Re: IPv6 address confusion in OSDs

Sage Weil <sage@xxxxxxxxxxx> · Mon, 11 Feb 2013 05:59:30 -0800 (PST)

On Mon, 11 Feb 2013, Simon Leinen wrote:
> Sage Weil writes:
> > On Mon, 11 Feb 2013, Simon Leinen wrote:
> >> We run a ten-node 64-OSD Ceph cluster and use IPv6 where possible.
> 
> I should have mentioned that this is under Ubuntu 12.10 with version
> 0.56.1-1quantal of the ceph packages.  Sorry about the omission.
> 
> >> Today I noticed this error message from an OSD just after I restarted
> >> it (in an attempt to resolve an issue with some "stuck" pgs that
> >> included that OSD):
> >> 
> >> 2013-02-11 09:24:57.232811 osd.35 [ERR] map e768 had wrong cluster addr ([2001:620:0:6::106]:6822/1990 != my [fe80::67d:7bff:fef1:78b%vlan301]:6822/1990)
> >> 
> >> These two addresses belong to the same interface:
> >> 
> >> root@h1:~# ip -6 addr list dev vlan301
> >> 7: vlan301@bond0: <BROADCAST,MULTICAST,UP,LOWER_UP> mtu 1500 
> >> inet6 2001:620:0:6::106/64 scope global 
> >> valid_lft forever preferred_lft forever
> >> inet6 fe80::67d:7bff:fef1:78b/64 scope link 
> >> valid_lft forever preferred_lft forever
> >> 
> >> 2001:620:... is the global-scope address, and this is how OSDs are
> >> addressed in our ceph.conf.  fe80:... is the link-local address that
> >> every IPv6 interface has.  Shouldn't these be treated as equivalent?
> 
> > Is this OSD by chance sharing a host with one of the monitors?
> 
> Yes, indeed! We have five monitors, i.e. every other server runs a
> ceph-mon in addition to the 4-9 ceph-osd processes each server has.
> This (h1) is one of the servers that has both.
> 
> > The 'my address' value is learned by looking at the socket we connect to 
> > the monitor with...
> 
> Thanks for the hint! I'll look at the code and try to understand
> what's happening and how this could be avoided.
> 
> The cluster seems to have recovered from this particular error by
> itself. 

That makes sense if the trigger here is it random choosely to connect to 
the local monitor first and learning the address that way.  Adding 
'debug ms = 20' to your ceph.conf may give a hint.. looked for a 'learned 
by addr' message (or somethign similar) right at startup time.

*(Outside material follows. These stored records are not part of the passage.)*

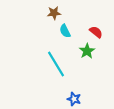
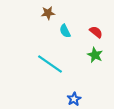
brown star: moved 6 px left
green star: moved 8 px right, 4 px down; rotated 14 degrees counterclockwise
cyan line: moved 6 px left; rotated 24 degrees counterclockwise
blue star: rotated 24 degrees clockwise
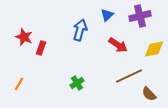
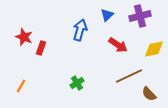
orange line: moved 2 px right, 2 px down
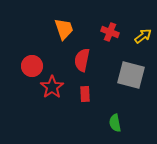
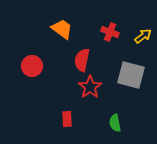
orange trapezoid: moved 2 px left; rotated 35 degrees counterclockwise
red star: moved 38 px right
red rectangle: moved 18 px left, 25 px down
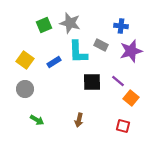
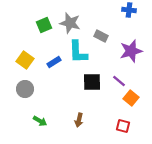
blue cross: moved 8 px right, 16 px up
gray rectangle: moved 9 px up
purple line: moved 1 px right
green arrow: moved 3 px right, 1 px down
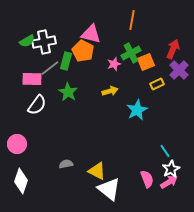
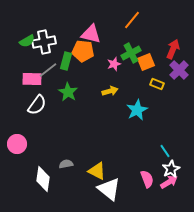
orange line: rotated 30 degrees clockwise
orange pentagon: rotated 20 degrees counterclockwise
gray line: moved 2 px left, 2 px down
yellow rectangle: rotated 48 degrees clockwise
white diamond: moved 22 px right, 2 px up; rotated 10 degrees counterclockwise
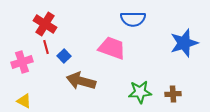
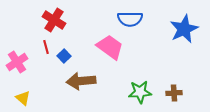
blue semicircle: moved 3 px left
red cross: moved 9 px right, 4 px up
blue star: moved 14 px up; rotated 8 degrees counterclockwise
pink trapezoid: moved 2 px left, 1 px up; rotated 16 degrees clockwise
pink cross: moved 5 px left; rotated 15 degrees counterclockwise
brown arrow: rotated 20 degrees counterclockwise
brown cross: moved 1 px right, 1 px up
yellow triangle: moved 1 px left, 3 px up; rotated 14 degrees clockwise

> But in general, when I reboot servers, there's often some pgs
> that remain stuck, and I have to restart some OSDs until ceph -w shows
> everything as "active+clean".

Note that 'ceph osd down NN' may give similar results as restarting the 
daemon.

> (Our network setup is somewhat complex, with IPv6 over VLANs over
> "bonded" 10GEs redundantly connected to a pair of Brocade switches
> running VLAG (something like multi-chassis Etherchannel).  So it's
> possible that there are some connectivity issues hiding somewhere.)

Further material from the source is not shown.